Der Schriftsteller und Diskjokey Wladimir Kaminer darf auch dabei sein. Der kommt ursprünglich aus Russland und soll den Russlandintimus geben. Udo Lielischkies war lange Jahre Leiter des Moskauer Büros der ARD, kann er Licht ins Dunkel bringen mit oder ohne russische Gaslaterne?
Plasberg meint in seiner Anmoderation, dass, sollte die Pipline ad acta gelegt, werden, könnte das ein „empfindlicher Schlag gegen den Devisensammler Putin“ sein.
„Ist der Präsident ein skrupelloser Herrscher, der Feinde aus dem Weg räumt und Nachbarn bedroht?“, fragt Plasberg. Ist das tatsächlich die nahe liegende und beste Frage? „Geht Wirtschaft vor Moral, müssen wir uns mit Russland arrangieren?“, will der Moderator weiter wissen.
Jedenfalls wurde Nawalny schwer verletzt und sollte wohl (sicher?) zu Tode kommen nach einer ihm irgendwie verabreichten Dosis eines aufwendig hergestellten Nervenkampfstoffs, der in Russland entwickelt worden sein soll. Angela Merkel fordert die russische Regierung auf, sich dazu zu erklären. Es gäbe Fragen, „die nur die russische Regierung beantworten kann und beantworten muss.“
Annalena Baerbock verhaspelt sich gleich zu Beginn, als sie erklärt, die Pipeline müsse gestoppt werden auch deshalb, weil sie Europa spalte (sie meint die Energiewende). Der Anschlag auf Nawalny hier also doch nur gefundenes Fressen, eine alte Forderung neu aufzuladen?
Für Udo Lielischkies ist der Nachweis des Nervenkampfstoffes klare Botschaft des Kremls als Warnung: Seht her, dass machen wir mit unseren Kritikern (Old School der Moskologie).
Plaberg feixt und lächelt diese ersten Minuten der Sendung, als befände er sich im vierten nie gedrehten Teil des Hollywood-Blockbusters „Der Pate“ – unangenehm, denn immerhin schwebte hier ein Mensch akut in Lebensgefahr.
Wladimir Kaminer erinnert an die gängige Praxis, sich in Russland seiner Gegner zu entledigen. Ihn wundert, „warum darum ausgerechnet jetzt so viel Aufsehen gemacht wird“. Und er sieht die westlichen Demokratien als Mitschuldige, denn ohne die Wirtschaftsbeziehungen zu Russland wäre das Land längst am Ende. Klar, auch er möchte offensichtlich, dass Nordstream-2 beendet wird. Aber wir dürfen wetten, dass wollte er auch schon vor dem Attentat auf Nawalny.
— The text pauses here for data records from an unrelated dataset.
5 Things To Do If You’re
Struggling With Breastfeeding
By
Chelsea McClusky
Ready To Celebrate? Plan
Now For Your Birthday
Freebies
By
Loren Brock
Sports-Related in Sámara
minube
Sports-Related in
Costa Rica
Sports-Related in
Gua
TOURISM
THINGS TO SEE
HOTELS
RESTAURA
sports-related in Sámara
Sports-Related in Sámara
Theo Sommer sieht in der Tat aufs Neue die Skrupellosigkeit des russischen Machtapparates bestätigt. Weiß er schon mehr oder ist das eine Indizienverurteilung möglicherweise zu Recht (oder einfach auch nur Old School der Moskologie)? Ja, Sommer will auch Sanktionen, aber ein Ende von Nordstream-2 wäre eher „ein Schuss ins eigene Bein.“
Annalena Baerbock: Der Eindruck von ihr ist wieder der einer Halbwüchsigen, die vollkommen überraschend noch über die Schlafenszeit hinaus am Tisch der Erwachsenen mitreden darf und sich darüber eins ums andere Mal ganz erschrocken über die Gelegenheit und auch aus massivem Substanzmangel verhaspelt.
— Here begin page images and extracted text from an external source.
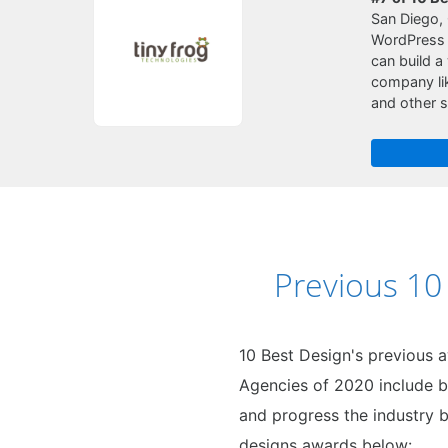
San Diego, 
WordPress i
can build a
company lik
and other s
Previous 1
10 Best Design's previous 
Agencies of 2020 include b
and progress the industry b
designs awards below: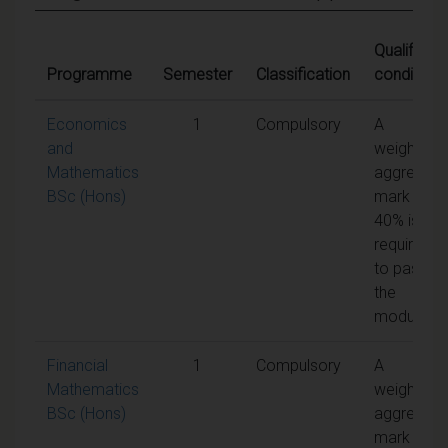
Qualifying
Programme
Semester
Classification
conditions
Economics
1
Compulsory
A
and
weighted
Mathematics
aggregate
BSc (Hons)
mark of
40% is
required
to pass
the
module
Financial
1
Compulsory
A
Mathematics
weighted
BSc (Hons)
aggregate
mark of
Theo Sommer meint, wer Nordstream-2 abschalten will, der müsste eigentlich dann folgerichtig auch Nordstream-1 abschalten.
Wladimir Kaminer findet die Diskussion bigott, so erinnert er daran, dass die deutsche Kanzlerin Putin gerade ganz Weißrussland in den Rachen geschoben hätte „ohne mit der Wimper zu zucken.“
Annalena Baerbock redet und Peter Altmaier meldet sich derweil mit dem Finger der erhobenen Hand bei Lehrer Plasberg zu Wort, zu verführerisch war wohl für den Moment das Gefühl, sich wieder in der Schule zu befinden. Ach, hätte er doch noch mit den Fingern geschnipst. Altmaier sagt, er kenne kein Land der Welt, wo Sanktionen schon einmal etwas gebracht hätten. Dann erzählt er von Sanktionen, die er mit getragen hätte und Baerbock merkt den Widerspruch.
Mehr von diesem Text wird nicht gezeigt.